Instructions for the task: Your output is one number, the count of lines in the listing below that hold the word "школьников".

--------------------------------------------------

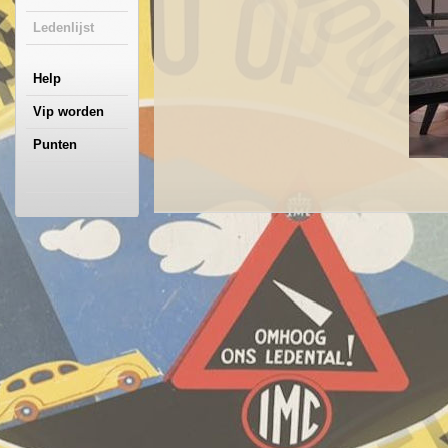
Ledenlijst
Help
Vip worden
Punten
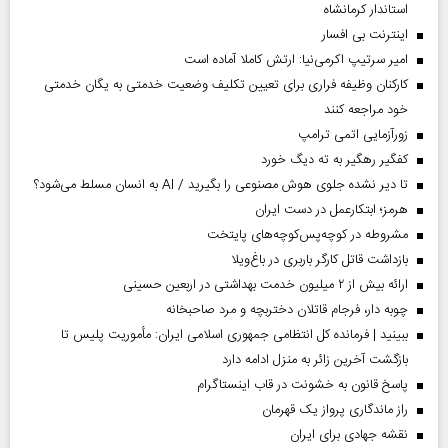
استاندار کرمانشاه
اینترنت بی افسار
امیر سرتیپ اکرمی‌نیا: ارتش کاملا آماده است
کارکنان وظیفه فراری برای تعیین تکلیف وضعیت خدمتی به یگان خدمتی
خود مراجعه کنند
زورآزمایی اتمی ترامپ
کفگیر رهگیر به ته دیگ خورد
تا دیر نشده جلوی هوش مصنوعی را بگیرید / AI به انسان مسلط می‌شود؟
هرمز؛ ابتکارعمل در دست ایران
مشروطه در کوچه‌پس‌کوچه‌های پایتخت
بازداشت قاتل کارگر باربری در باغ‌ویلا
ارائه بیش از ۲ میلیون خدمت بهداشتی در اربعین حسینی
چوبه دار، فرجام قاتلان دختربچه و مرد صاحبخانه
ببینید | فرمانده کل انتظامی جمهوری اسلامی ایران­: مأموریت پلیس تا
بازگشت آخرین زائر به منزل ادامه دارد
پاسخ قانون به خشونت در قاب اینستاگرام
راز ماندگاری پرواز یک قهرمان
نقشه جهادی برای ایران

--------------------------------------------------

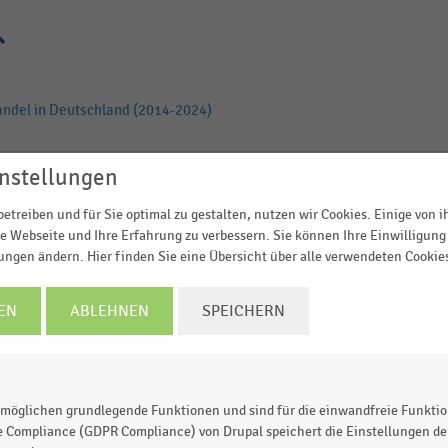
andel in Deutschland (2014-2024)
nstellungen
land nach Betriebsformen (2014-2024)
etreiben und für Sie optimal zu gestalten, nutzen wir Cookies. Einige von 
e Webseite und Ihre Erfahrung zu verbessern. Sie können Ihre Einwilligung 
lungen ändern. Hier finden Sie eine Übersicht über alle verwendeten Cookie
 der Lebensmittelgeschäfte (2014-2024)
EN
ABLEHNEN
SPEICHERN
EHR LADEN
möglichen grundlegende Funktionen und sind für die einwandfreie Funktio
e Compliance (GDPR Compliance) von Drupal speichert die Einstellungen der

--------------------------------------------------

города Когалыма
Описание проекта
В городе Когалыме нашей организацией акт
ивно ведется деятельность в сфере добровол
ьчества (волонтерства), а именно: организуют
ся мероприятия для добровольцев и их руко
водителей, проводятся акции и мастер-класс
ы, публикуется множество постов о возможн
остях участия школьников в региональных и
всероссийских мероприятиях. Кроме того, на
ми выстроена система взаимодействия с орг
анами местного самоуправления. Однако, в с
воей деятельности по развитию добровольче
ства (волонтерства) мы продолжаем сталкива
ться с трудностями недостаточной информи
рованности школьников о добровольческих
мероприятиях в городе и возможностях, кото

--------------------------------------------------

Exercise response: 2